チョコレートドーナツのおさわのネタバレレビュー・内容・結末

チョコレートドーナツ(2012年製作の映画)
3.4

このレビューはネタバレを含みます

制度の穴から落ちた罪のないたった1人の子ども。周りにはたくさんの大人がいたはずなのにそのほとんどが彼を守れなかった。
彼が亡くなったという新聞記事を送ったってシーンで、裁判長とか検事官の上司の人とか法廷弁護人とか、次々にいろんな大人がうつってて、ものすごい無念さを感じた。
意識的なのか無意識的なのか、ゲイという偏見が邪魔して子どもの最善の利益を考えることができなかった。

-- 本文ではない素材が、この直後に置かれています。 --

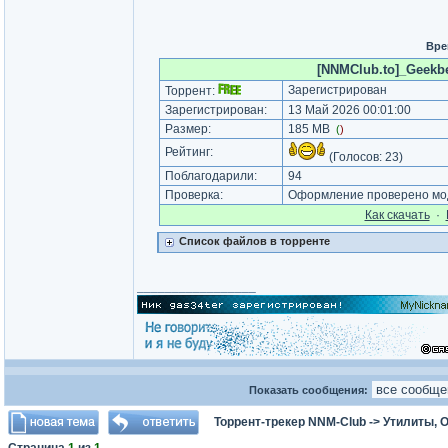
Вре
[NNMClub.to]_Geekben
Зарегистрирован
Торрент:
Зарегистрирован:
13 Май 2026 00:01:00
Размер:
185 MB
(
)
Рейтинг:
(Голосов:
23
)
Поблагодарили:
94
Проверка:
Оформление проверено мод
Как cкачать
·
Список файлов в торренте
_________________
Показать сообщения:
Торрент-трекер NNM-Club
->
Утилиты, 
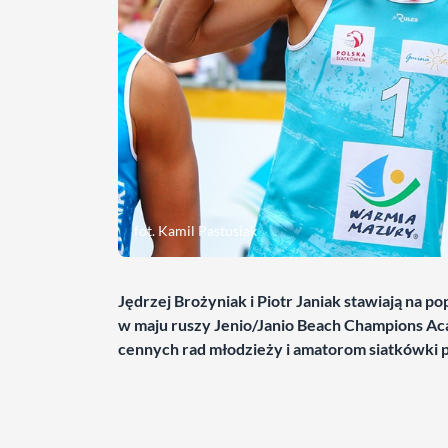
fot. Kamil Pastusiak
Jędrzej Brożyniak i Piotr Janiak stawiają na p
w maju ruszy Jenio/Janio Beach Champions Aca
cennych rad młodzieży i amatorom siatkówki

法廷で裁判長が話してた、「同性愛を隠さないことが当たり前だと思って育ってしまう」って言葉、一生納得できひん。これこそが偏見の現れやなって。


ルディが電話で「必ず連れ戻すから」って話したのに対してマルコが「約束?」って聞き返してて、最後のルディの歌の中にも約束って言葉が出てきててさらに悲しくなった。

ポールが送った手紙の中に「マルコはハッピーエンドが好きでした」ってあった。マルコ自身がハッピーエンドで終われなかったのがとても悔しい。それも彼のせいではなく世間や周りの大人のせいで。

母親と暮らす家に着いた時、マルコが「ここはうちじゃない」って言い続けてたのも悲しかった。


原題が「any day now」なのに対して邦題が「チョコレートドーナツ」になってるのがなんか不思議。
でも原題の直訳よりもこの邦題の方が好きかな。